# Prompt
Locate each line of the material that contains "Versicherung", then return it.

# Dataset
***
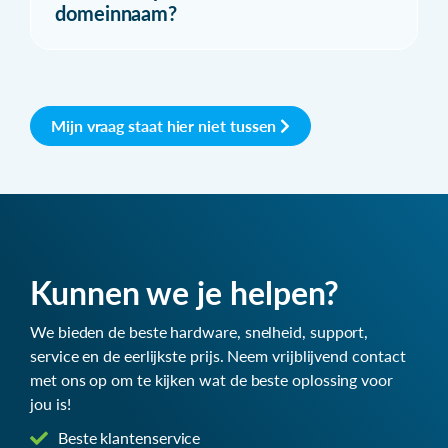
domeinnaam?
Mijn vraag staat hier niet tussen
Kunnen we je helpen?
We bieden de beste hardware, snelheid, support,
service en de eerlijkste prijs. Neem vrijblijvend contact
met ons op om te kijken wat de beste oplossing voor
jou is!
Beste klantenservice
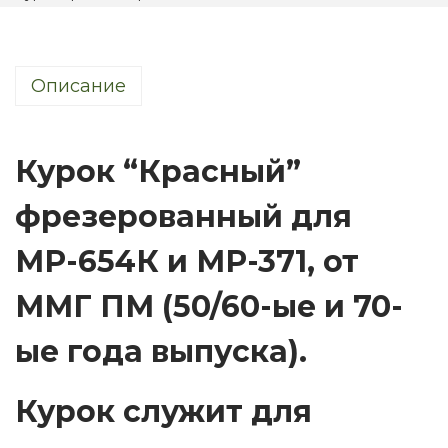
Описание
Курок “Красный”
фрезерованный для
МР-654К и МР-371, от
ММГ ПМ (50/60-ые и 70-
ые года выпуска).
Курок служит для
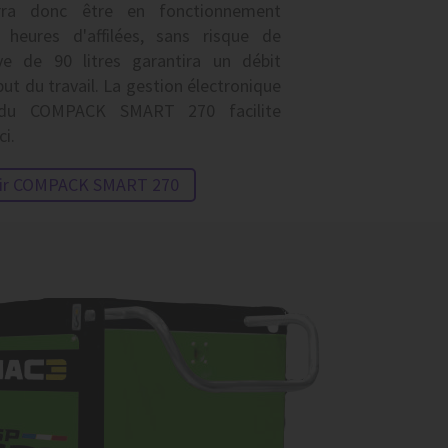
rra donc être en fonctionnement
 heures d'affilées, sans risque de
ve de 90 litres garantira un débit
ut du travail. La gestion électronique
 du COMPACK SMART 270 facilite
ci.
air COMPACK SMART 270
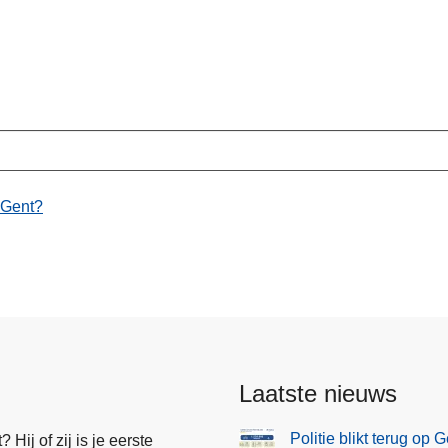
 Gent?
Laatste nieuws
Politie blikt terug op
Hij of zij is je eerste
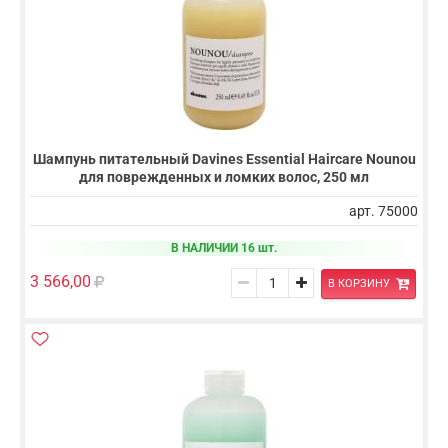
Шампунь питательный Davines Essential Haircare Nounou
для поврежденных и ломких волос, 250 мл
арт. 75000
В НАЛИЧИИ 16 шт.
3 566,00
В КОРЗИНУ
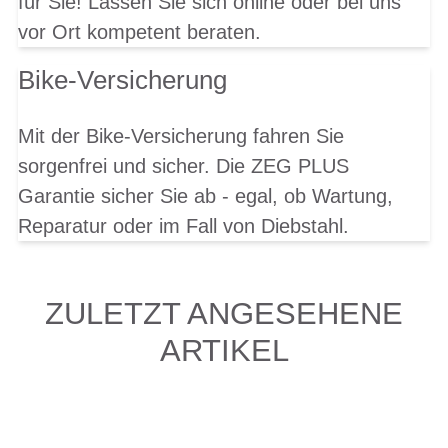
für Sie! Lassen Sie sich online oder bei uns
vor Ort kompetent beraten.
Bike-Versicherung
Mit der Bike-Versicherung fahren Sie
sorgenfrei und sicher. Die ZEG PLUS
Garantie sicher Sie ab - egal, ob Wartung,
Reparatur oder im Fall von Diebstahl.
ZULETZT ANGESEHENE
ARTIKEL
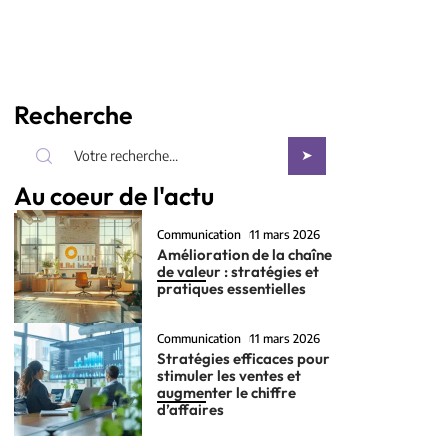
Recherche
Au coeur de l'actu
Communication
11 mars 2026
Amélioration de la chaîne
de valeur : stratégies et
pratiques essentielles
Communication
11 mars 2026
Stratégies efficaces pour
stimuler les ventes et
augmenter le chiffre
d’affaires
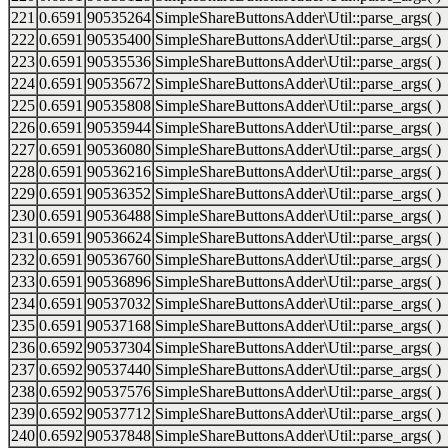
221
0.6591
90535264
SimpleShareButtonsAdder\Util::parse_args( )
222
0.6591
90535400
SimpleShareButtonsAdder\Util::parse_args( )
223
0.6591
90535536
SimpleShareButtonsAdder\Util::parse_args( )
224
0.6591
90535672
SimpleShareButtonsAdder\Util::parse_args( )
225
0.6591
90535808
SimpleShareButtonsAdder\Util::parse_args( )
226
0.6591
90535944
SimpleShareButtonsAdder\Util::parse_args( )
227
0.6591
90536080
SimpleShareButtonsAdder\Util::parse_args( )
228
0.6591
90536216
SimpleShareButtonsAdder\Util::parse_args( )
229
0.6591
90536352
SimpleShareButtonsAdder\Util::parse_args( )
230
0.6591
90536488
SimpleShareButtonsAdder\Util::parse_args( )
231
0.6591
90536624
SimpleShareButtonsAdder\Util::parse_args( )
232
0.6591
90536760
SimpleShareButtonsAdder\Util::parse_args( )
233
0.6591
90536896
SimpleShareButtonsAdder\Util::parse_args( )
234
0.6591
90537032
SimpleShareButtonsAdder\Util::parse_args( )
235
0.6591
90537168
SimpleShareButtonsAdder\Util::parse_args( )
236
0.6592
90537304
SimpleShareButtonsAdder\Util::parse_args( )
237
0.6592
90537440
SimpleShareButtonsAdder\Util::parse_args( )
238
0.6592
90537576
SimpleShareButtonsAdder\Util::parse_args( )
239
0.6592
90537712
SimpleShareButtonsAdder\Util::parse_args( )
240
0.6592
90537848
SimpleShareButtonsAdder\Util::parse_args( )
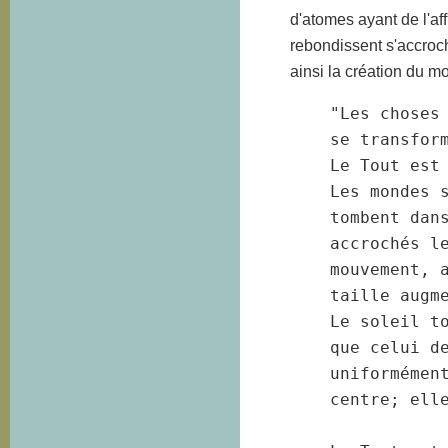
d'atomes ayant de l'af
rebondissent s'accroc
ainsi la création du m
"Les choses
se transform
Le Tout est
Les mondes s
tombent dans
accrochés le
mouvement, a
taille augme
Le soleil to
que celui de
uniformément
centre; elle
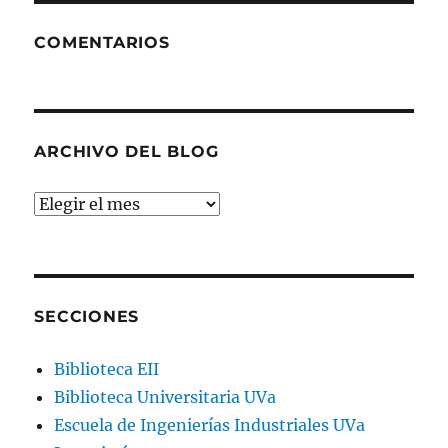
COMENTARIOS
ARCHIVO DEL BLOG
Archivo
del
blog
SECCIONES
Biblioteca EII
Biblioteca Universitaria UVa
Escuela de Ingenierías Industriales UVa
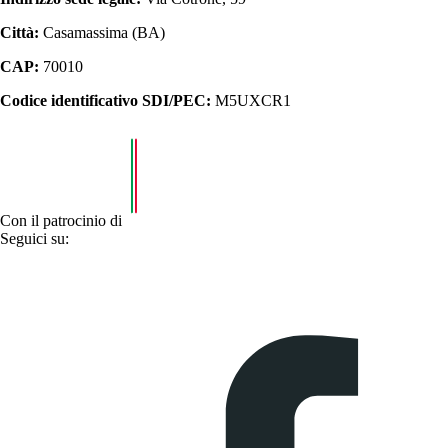
Città:
Casamassima (BA)
CAP:
70010
Codice identificativo SDI/PEC:
M5UXCR1
Con il patrocinio di
Seguici su:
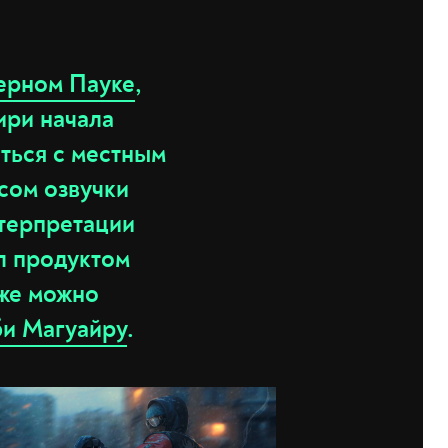
ерном Пауке
,
ири начала
иться с местным
сом озвучки
нтерпретации
ал продуктом
кже можно
би Магуайру
.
***
# Solved exercise
Bike-Versicherung
Mit der Bike-Versicherung fahren Sie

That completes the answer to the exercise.